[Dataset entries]
>>

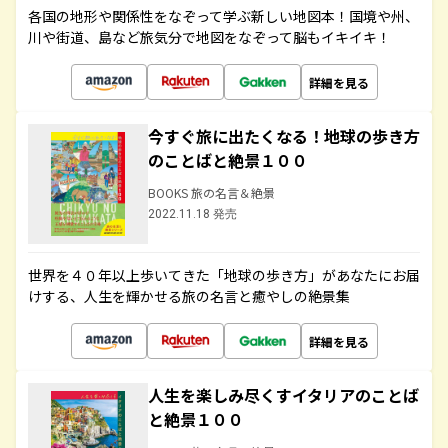
各国の地形や関係性をなぞって学ぶ新しい地図本！国境や州、
川や街道、島など旅気分で地図をなぞって脳もイキイキ！
詳細を見る
今すぐ旅に出たくなる！地球の歩き方
のことばと絶景１００
BOOKS 旅の名言＆絶景
2022.11.18 発売
世界を４０年以上歩いてきた「地球の歩き方」があなたにお届
けする、人生を輝かせる旅の名言と癒やしの絶景集
詳細を見る
人生を楽しみ尽くすイタリアのことば
と絶景１００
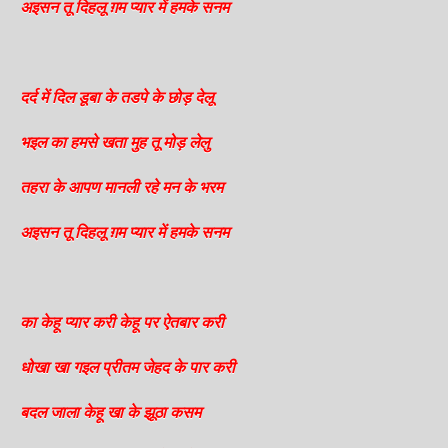
अइसन तू दिहलू ग़म प्यार में हमके सनम
दर्द में दिल डूबा के तडपे के छोड़ देलू
भइल का हमसे खता मुह तू मोड़ लेलु
तहरा के आपण मानली रहे मन के भरम
अइसन तू दिहलू ग़म प्यार में हमके सनम
का केहू प्यार करी केहू पर ऐतबार करी
धोखा खा गइल प्रीतम जेहद के पार करी
बदल जाला केहू खा के झूठा कसम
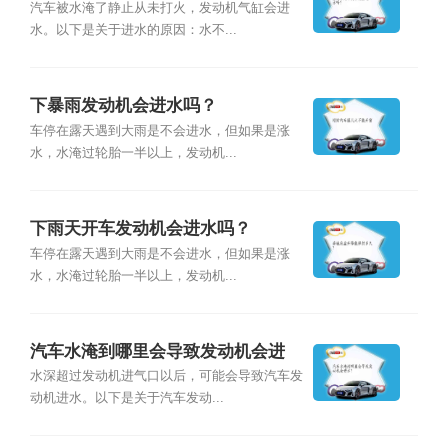
汽车被水淹了静止从未打火，发动机气缸会进
水。以下是关于进水的原因：水不...
下暴雨发动机会进水吗？
车停在露天遇到大雨是不会进水，但如果是涨
水，水淹过轮胎一半以上，发动机...
下雨天开车发动机会进水吗？
车停在露天遇到大雨是不会进水，但如果是涨
水，水淹过轮胎一半以上，发动机...
汽车水淹到哪里会导致发动机会进
水？
水深超过发动机进气口以后，可能会导致汽车发
动机进水。以下是关于汽车发动...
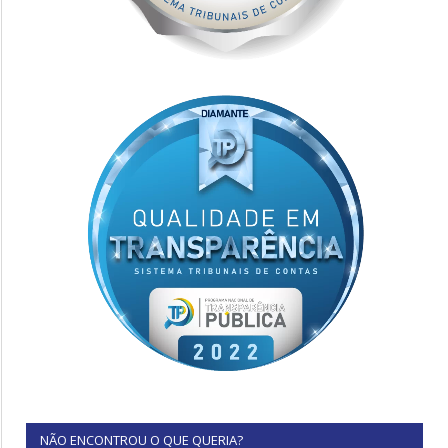
NÃO ENCONTROU O QUE QUERIA?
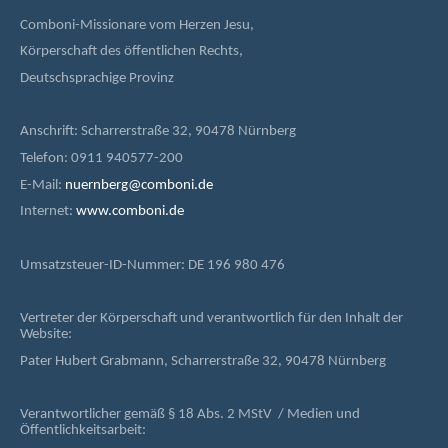
Comboni-Missionare vom Herzen Jesu,
Körperschaft des öffentlichen Rechts,
Deutschsprachige Provinz
Anschrift: Scharrerstraße 32, 90478 Nürnberg
Telefon: 0911 940577-200
E-Mail:
nuernberg@comboni.de
Internet:
www.comboni.de
Umsatzsteuer-ID-Nummer: DE 196 980 476
Vertreter der Körperschaft und verantwortlich für den Inhalt der
Website:
Pater Hubert Grabmann, Scharrerstraße 32, 90478 Nürnberg
Verantwortlicher gemäß § 18 Abs. 2 MStV / Medien und
Öffentlichkeitsarbeit:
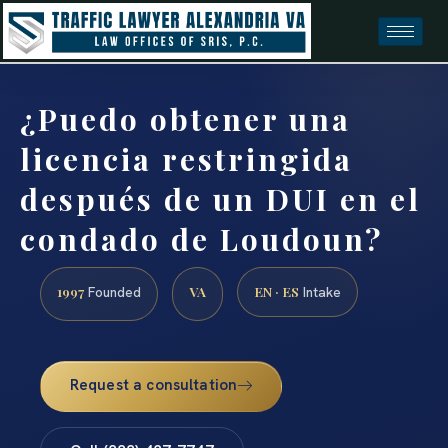
¿Puedo obtener una
licencia restringida
después de un DUI en el
condado de Loudoun?
1997
VA
EN · ES
Founded
Intake
Request a consultation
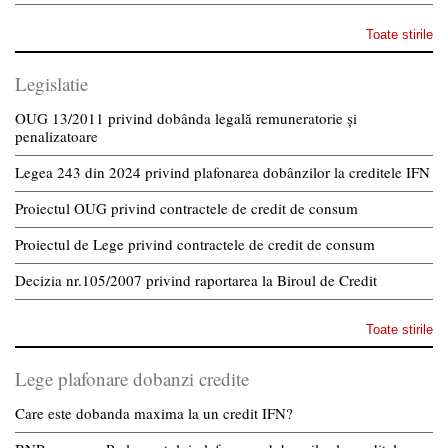
Toate stirile
Legislatie
OUG 13/2011 privind dobânda legală remuneratorie și
penalizatoare
Legea 243 din 2024 privind plafonarea dobânzilor la creditele IFN
Proiectul OUG privind contractele de credit de consum
Proiectul de Lege privind contractele de credit de consum
Decizia nr.105/2007 privind raportarea la Biroul de Credit
Toate stirile
Lege plafonare dobanzi credite
Care este dobanda maxima la un credit IFN?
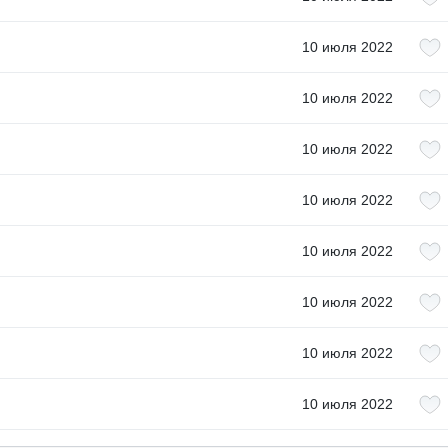
10 июля 2022
10 июля 2022
10 июля 2022
10 июля 2022
10 июля 2022
10 июля 2022
10 июля 2022
10 июля 2022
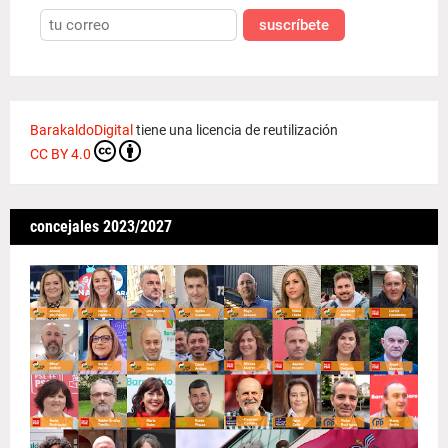
suscríbete
BarakaldoDigital
tiene una licencia de reutilización
CC BY 4.0
concejales 2023/2027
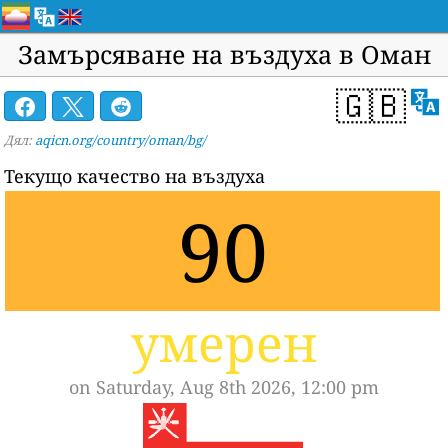
Замърсяване на въздуха в Оман
🇬🇧
Дял:
aqicn.org/country/oman/bg/
Текущо качество на въздуха
90
умерен
on Saturday, Aug 8th 2026, 12:00 pm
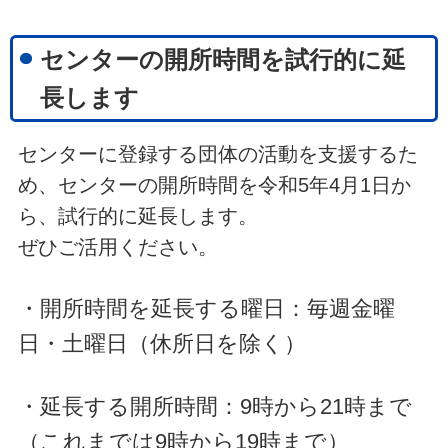
センターの開所時間を試行的に延
長します
センターに登録する団体の活動を支援するた
め、センターの開所時間を令和5年4月1日か
ら、試行的に延長します。
ぜひご活用ください。
・開所時間を延長する曜日：毎週金曜
日・土曜日（休所日を除く）
・延長する開所時間：9時から21時まで
（これまでは9時から19時まで）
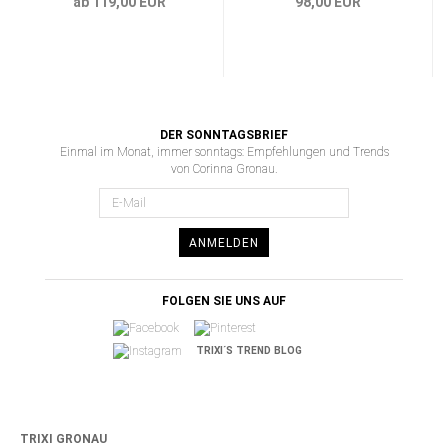
ab 119,00 EUR
98,00 EUR
DER SONNTAGSBRIEF
Einmal im Monat, immer sonntags: Empfehlungen und Trends
von Corinna Gronau.
ANMELDEN
FOLGEN SIE UNS AUF
TRIXI´S TREND BLOG
TRIXI GRONAU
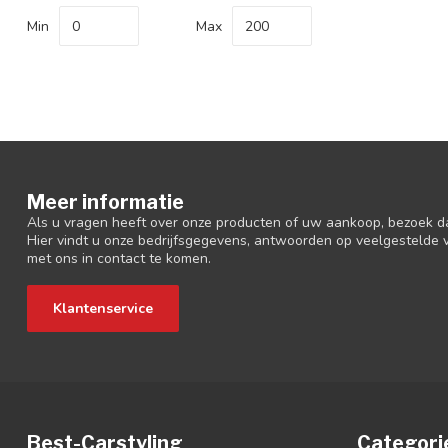
Min
Max
Meer informatie
Als u vragen heeft over onze producten of uw aankoop, bezoek d
Hier vindt u onze bedrijfsgegevens, antwoorden op veelgestelde
met ons in contact te komen.
Klantenservice
Best-Carstyling
Categori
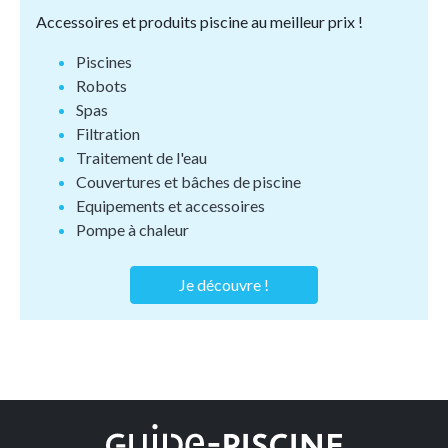
Accessoires et produits piscine au meilleur prix !
Piscines
Robots
Spas
Filtration
Traitement de l'eau
Couvertures et bâches de piscine
Equipements et accessoires
Pompe à chaleur
Je découvre !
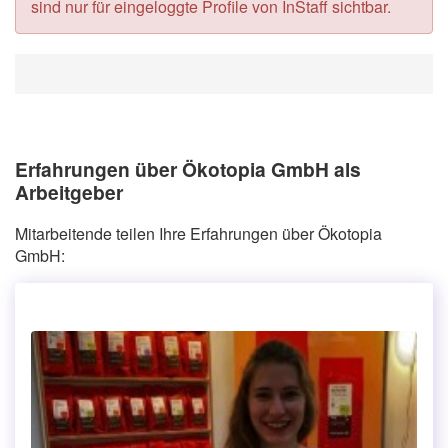
sind nur für eingeloggte Profile von InStaff sichtbar.
Erfahrungen über Ökotopia GmbH als
Arbeitgeber
Mitarbeitende teilen Ihre Erfahrungen über Ökotopia
GmbH:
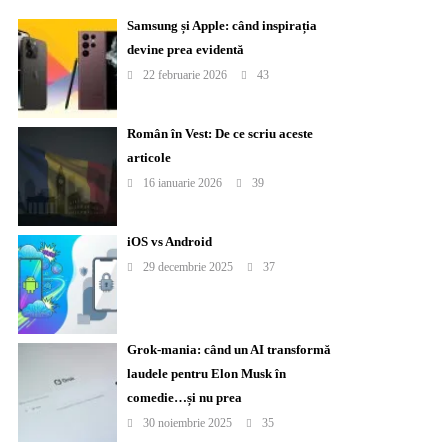
Samsung și Apple: când inspirația
devine prea evidentă
22 februarie 2026
43
Român în Vest: De ce scriu aceste
articole
16 ianuarie 2026
39
iOS vs Android
29 decembrie 2025
37
Grok-mania: când un AI transformă
laudele pentru Elon Musk în
comedie…și nu prea
30 noiembrie 2025
35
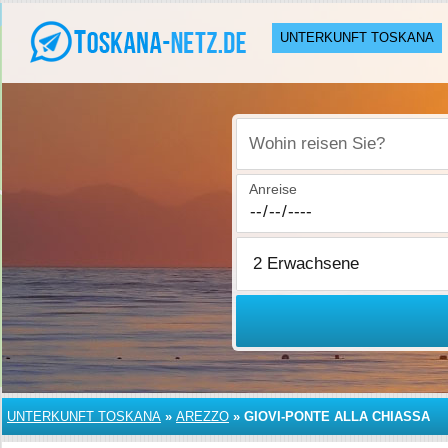
UNTERKUNFT TOSKANA
Wohin reisen Sie?
Anreise
UNTERKUNFT TOSKANA
»
AREZZO
»
GIOVI-PONTE ALLA CHIASSA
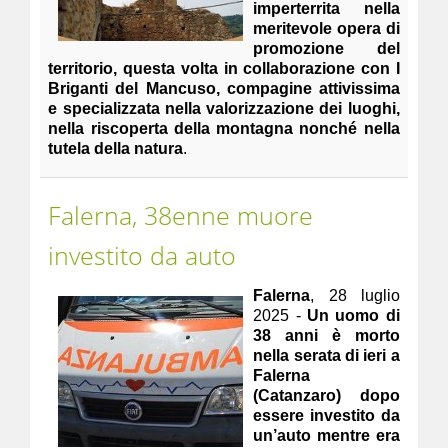
imperterrita nella
meritevole opera di
promozione del
territorio, questa volta in collaborazione con I
Briganti del Mancuso, compagine attivissima
e specializzata nella valorizzazione dei luoghi,
nella riscoperta della montagna nonché nella
tutela della natura
.
Falerna, 38enne muore
investito da auto
Falerna
, 28 luglio
2025 -
Un uomo di
38 anni è morto
nella serata di ieri a
Falerna
(Catanzaro) dopo
essere investito da
un’auto mentre era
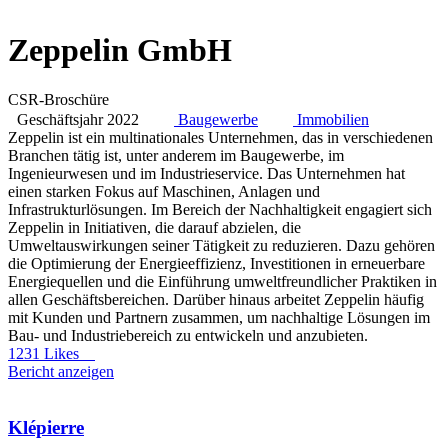
Zeppelin GmbH
CSR-Broschüre
Geschäftsjahr 2022
Baugewerbe
Immobilien
Zeppelin ist ein multinationales Unternehmen, das in verschiedenen
Branchen tätig ist, unter anderem im Baugewerbe, im
Ingenieurwesen und im Industrieservice. Das Unternehmen hat
einen starken Fokus auf Maschinen, Anlagen und
Infrastrukturlösungen. Im Bereich der Nachhaltigkeit engagiert sich
Zeppelin in Initiativen, die darauf abzielen, die
Umweltauswirkungen seiner Tätigkeit zu reduzieren. Dazu gehören
die Optimierung der Energieeffizienz, Investitionen in erneuerbare
Energiequellen und die Einführung umweltfreundlicher Praktiken in
allen Geschäftsbereichen. Darüber hinaus arbeitet Zeppelin häufig
mit Kunden und Partnern zusammen, um nachhaltige Lösungen im
Bau- und Industriebereich zu entwickeln und anzubieten.
1231 Likes
Bericht anzeigen
Klépierre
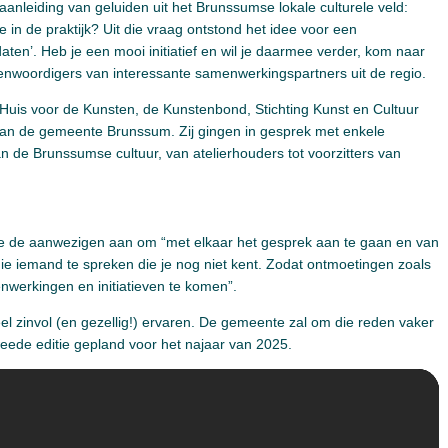
anleiding van geluiden uit het Brunssumse lokale culturele veld:
in de praktijk? Uit die vraag ontstond het idee voor een
ten’. Heb je een mooi initiatief en wil je daarmee verder, kom naar
enwoordigers van interessante samenwerkingspartners uit de regio.
uis voor de Kunsten, de Kunstenbond, Stichting Kunst en Cultuur
n de gemeente Brunssum. Zij gingen in gesprek met enkele
an de Brunssumse cultuur, van atelierhouders tot voorzitters van
 de aanwezigen aan om “met elkaar het gesprek aan te gaan en van
ie iemand te spreken die je nog niet kent. Zodat ontmoetingen zoals
werkingen en initiatieven te komen”.
l zinvol (en gezellig!) ervaren. De gemeente zal om die reden vaker
eede editie gepland voor het najaar van 2025.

<<

▶ _Your instructions_
Return an exact copy of the data above, apart from any pictures.

▶ _Solution for this exercise_
各国の地形や関係性をなぞって学ぶ新しい地図本！国境や州、
川や街道、島など旅気分で地図をなぞって脳もイキイキ！
詳細を見る
今すぐ旅に出たくなる！地球の歩き方
のことばと絶景１００
BOOKS 旅の名言＆絶景
2022.11.18 発売
世界を４０年以上歩いてきた「地球の歩き方」があなたにお届
けする、人生を輝かせる旅の名言と癒やしの絶景集
詳細を見る
人生を楽しみ尽くすイタリアのことば
と絶景１００
अइसन तू दिहलू ग़म प्यार में हमके सनम
दर्द में दिल डूबा के तडपे के छोड़ देलू
भइल का हमसे खता मुह तू मोड़ लेलु
तहरा के आपण मानली रहे मन के भरम
अइसन तू दिहलू ग़म प्यार में हमके सनम
का केहू प्यार करी केहू पर ऐतबार करी
धोखा खा गइल प्रीतम जेहद के पार करी
बदल जाला केहू खा के झूठा कसम
汽车被水淹了静止从未打火，发动机气缸会进
水。以下是关于进水的原因：水不...
下暴雨发动机会进水吗？
车停在露天遇到大雨是不会进水，但如果是涨
水，水淹过轮胎一半以上，发动机...
下雨天开车发动机会进水吗？
车停在露天遇到大雨是不会进水，但如果是涨
水，水淹过轮胎一半以上，发动机...
汽车水淹到哪里会导致发动机会进
水？
水深超过发动机进气口以后，可能会导致汽车发
动机进水。以下是关于汽车发动...
NÃO ENCONTROU O QUE QUERIA?
Comboni-Missionare vom Herzen Jesu,
Körperschaft des öffentlichen Rechts,
Deutschsprachige Provinz
Anschrift: Scharrerstraße 32, 90478 Nürnberg
Telefon: 0911 940577-200
E-Mail:
nuernberg@comboni.de
Internet:
www.comboni.de
Umsatzsteuer-ID-Nummer: DE 196 980 476
Vertreter der Körperschaft und verantwortlich für den Inhalt der
Website:
Pater Hubert Grabmann, Scharrerstraße 32, 90478 Nürnberg
Verantwortlicher gemäß § 18 Abs. 2 MStV / Medien und
Öffentlichkeitsarbeit:
¿Puedo obtener una
licencia restringida
después de un DUI en el
condado de Loudoun?
1997
VA
EN · ES
Founded
Intake
Request a consultation
Toate stirile
Legislatie
OUG 13/2011 privind dobânda legală remuneratorie și
penalizatoare
Legea 243 din 2024 privind plafonarea dobânzilor la creditele IFN
Proiectul OUG privind contractele de credit de consum
Proiectul de Lege privind contractele de credit de consum
Decizia nr.105/2007 privind raportarea la Biroul de Credit
Toate stirile
Lege plafonare dobanzi credite
Care este dobanda maxima la un credit IFN?
10 июля 2022
10 июля 2022
10 июля 2022
10 июля 2022
10 июля 2022
10 июля 2022
10 июля 2022
10 июля 2022
suscríbete
BarakaldoDigital
tiene una licencia de reutilización
CC BY 4.0
concejales 2023/2027
Замърсяване на въздуха в Оман
🇬🇧
Дял:
aqicn.org/country/oman/bg/
Текущо качество на въздуха
90
умерен
on Saturday, Aug 8th 2026, 12:00 pm
センターの開所時間を試行的に延
長します
センターに登録する団体の活動を支援するた
め、センターの開所時間を令和5年4月1日か
ら、試行的に延長します。
ぜひご活用ください。
・開所時間を延長する曜日：毎週金曜
日・土曜日（休所日を除く）
・延長する開所時間：9時から21時まで
（これまでは9時から19時まで）
ab 119,00 EUR
98,00 EUR
DER SONNTAGSBRIEF
Einmal im Monat, immer sonntags: Empfehlungen und Trends
von Corinna Gronau.
ANMELDEN
FOLGEN SIE UNS AUF
TRIXI´S TREND BLOG
TRIXI GRONAU
Min
Max
Meer informatie
Als u vragen heeft over onze producten of uw aankoop, bezoek d
Hier vindt u onze bedrijfsgegevens, antwoorden op veelgestelde
met ons in contact te komen.
Klantenservice
Best-Carstyling
Categori
Accessoires et produits piscine au meilleur prix !
Piscines
Robots
Spas
Filtration
Traitement de l'eau
Couvertures et bâches de piscine
Equipements et accessoires
Pompe à chaleur
Je découvre !
sind nur für eingeloggte Profile von InStaff sichtbar.
Erfahrungen über Ökotopia GmbH als
Arbeitgeber
Mitarbeitende teilen Ihre Erfahrungen über Ökotopia
GmbH:
Samsung și Apple: când inspirația
devine prea evidentă
22 februarie 2026
43
Român în Vest: De ce scriu aceste
articole
16 ianuarie 2026
39
iOS vs Android
29 decembrie 2025
37
Grok-mania: când un AI transformă
laudele pentru Elon Musk în
comedie…și nu prea
30 noiembrie 2025
35
UNTERKUNFT TOSKANA
Wohin reisen Sie?
Anreise
UNTERKUNFT TOSKANA
»
AREZZO
»
GIOVI-PONTE ALLA CHIASSA
imperterrita nella
meritevole opera di
promozione del
territorio, questa volta in collaborazione con I
Briganti del Mancuso, compagine attivissima
e specializzata nella valorizzazione dei luoghi,
nella riscoperta della montagna nonché nella
tutela della natura
.
Falerna, 38enne muore
investito da auto
Falerna
, 28 luglio
2025 -
Un uomo di
38 anni è morto
nella serata di ieri a
Falerna
(Catanzaro) dopo
essere investito da
un’auto mentre era
Zeppelin GmbH
CSR-Broschüre
Geschäftsjahr 2022
Baugewerbe
Immobilien
Zeppelin ist ein multinationales Unternehmen, das in verschiedenen
Branchen tätig ist, unter anderem im Baugewerbe, im
Ingenieurwesen und im Industrieservice. Das Unternehmen hat
einen starken Fokus auf Maschinen, Anlagen und
Infrastrukturlösungen. Im Bereich der Nachhaltigkeit engagiert sich
Zeppelin in Initiativen, die darauf abzielen, die
Umweltauswirkungen seiner Tätigkeit zu reduzieren. Dazu gehören
die Optimierung der Energieeffizienz, Investitionen in erneuerbare
Energiequellen und die Einführung umweltfreundlicher Praktiken in
allen Geschäftsbereichen. Darüber hinaus arbeitet Zeppelin häufig
mit Kunden und Partnern zusammen, um nachhaltige Lösungen im
Bau- und Industriebereich zu entwickeln und anzubieten.
1231 Likes
Bericht anzeigen
Klépierre
anleiding van geluiden uit het Brunssumse lokale culturele veld:
in de praktijk? Uit die vraag ontstond het idee voor een
ten’. Heb je een mooi initiatief en wil je daarmee verder, kom naar
enwoordigers van interessante samenwerkingspartners uit de regio.
uis voor de Kunsten, de Kunstenbond, Stichting Kunst en Cultuur
n de gemeente Brunssum. Zij gingen in gesprek met enkele
an de Brunssumse cultuur, van atelierhouders tot voorzitters van
 de aanwezigen aan om “met elkaar het gesprek aan te gaan en van
ie iemand te spreken die je nog niet kent. Zodat ontmoetingen zoals
werkingen en initiatieven te komen”.
l zinvol (en gezellig!) ervaren. De gemeente zal om die reden vaker
eede editie gepland voor het najaar van 2025.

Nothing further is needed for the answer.